# Work item
Repeat the data exactly, please; no pictures belong in the copy.

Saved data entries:

----

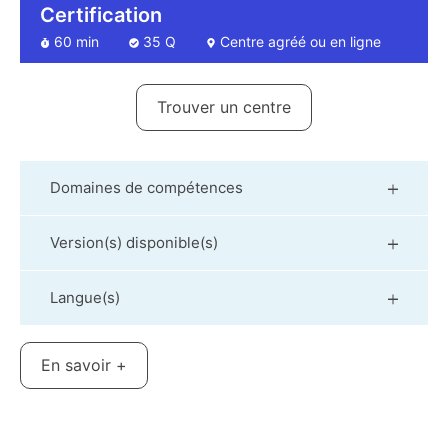
Certification
60 min
35 Q
Centre agréé ou en ligne
Trouver un centre
Domaines de compétences
Version(s) disponible(s)
Langue(s)
En savoir +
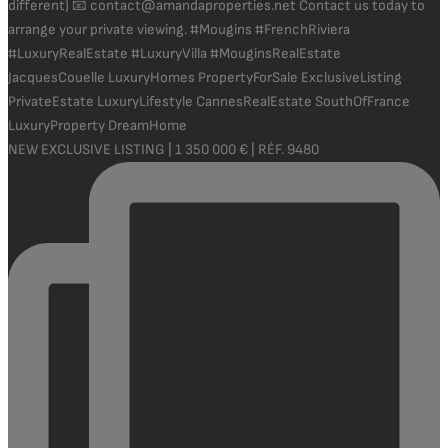
NEW EXCLUSIVE LISTING | 1 350 000 € | RÉF. 9480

----

# Problem solution
Certification
60 min
35 Q
Centre agréé ou en ligne
Trouver un centre
Domaines de compétences
Version(s) disponible(s)
Langue(s)
En savoir +
NEW EXCLUSIVE LISTING | 1 350 000 € | RÉF. 9480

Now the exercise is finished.